Compaction is the dominant I/O consumer in Apache Cassandra and the primary driver of P99 latency degradation during maintenance windows, node decommissioning, and repair cycles. Manual nodetool compactionstats polling and static thresholds cannot keep pace with the dynamic reality of SSTable merging, anti-entropy synchronization, and background thread scheduling on a live 4.x or 5.x cluster. This guide is for DBAs, SREs, and Python automation builders who need to replace ad-hoc checks with a deterministic monitoring pipeline: structured telemetry ingestion, automated backlog computation, and safe orchestration of repair and node-lifecycle workflows. It sits under Advanced Compaction Strategy Tuning & Monitoring — read that first if you have not yet aligned your table-level strategy with your workload. Every command and threshold below is validated against Cassandra 4.0, 4.1, and 5.0, with version drift called out inline.

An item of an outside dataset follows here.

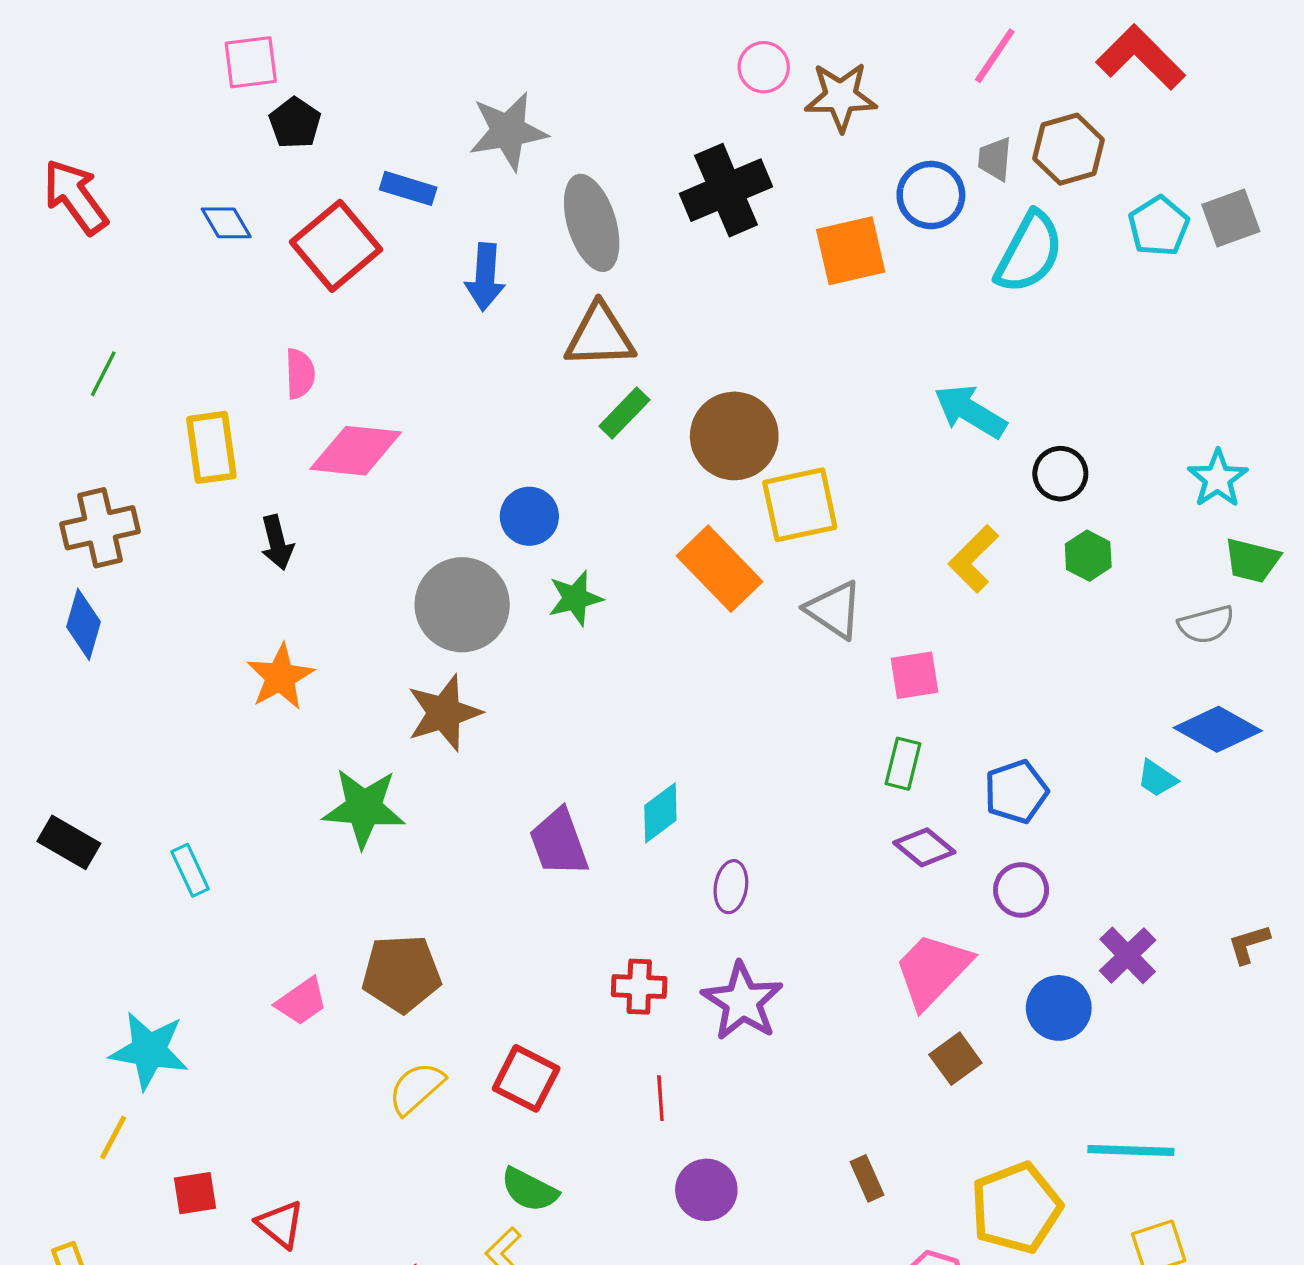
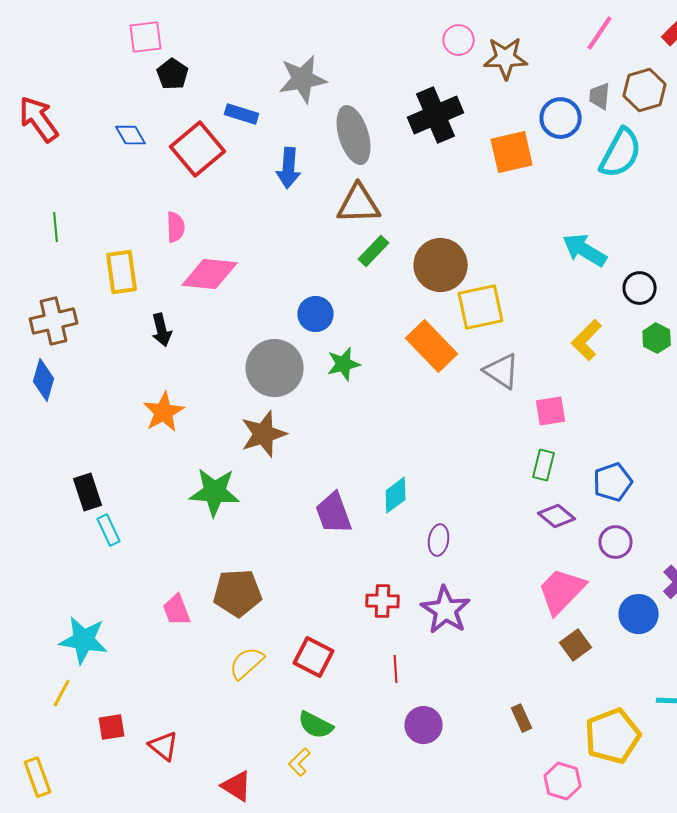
green line: (103, 374) -> (56, 227), turned -32
black rectangle: (69, 842) -> (88, 492), moved, turned 42
pink trapezoid: (302, 1001) -> (177, 610), turned 104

At a high level, the pipeline collects signals, evaluates compaction state, and dispatches a single safe action per interval:

Python compaction monitoring pipeline architecture Left to right: a Collect signals stage fans out to three telemetry sources — nodetool commands, JMX metrics, and a Prometheus metrics scrape — whose readings converge into an Evaluate compaction state stage. Evaluation feeds a decision diamond asking whether backlog and latency are safe. The yes branch schedules incremental repair; the no branch throttles, defers repair, or alerts. A dashed loop returns from evaluation back to collection, annotated: one action per poll interval. one action per poll interval yes no Collect signals nodetool compactionstats JMX metrics Compaction MBeans Prometheus /metrics scrape Evaluate compaction state Backlog & latency safe? Schedule incremental repair Throttle / defer repair · or alert

Concept: what a Python monitor actually measures

A compaction monitor is not reading one number; it is reconstructing an operational state from several counters. Cassandra submits compaction tasks to the bounded CompactionExecutor thread pool — sized by concurrent_compactors and throttled by the shared compaction_throughput budget — and exposes the pool’s telemetry through JMX. The three counters a Python agent differentiates and correlates are:

  • org.apache.cassandra.metrics:type=Compaction,name=PendingTasks — the queue depth of the executor pool.
  • org.apache.cassandra.metrics:type=Compaction,name=CompletedTasks — a monotonic count of finished tasks.
  • org.apache.cassandra.metrics:type=Compaction,name=BytesCompacted — a monotonic byte counter you differentiate to recover throughput in bytes/sec.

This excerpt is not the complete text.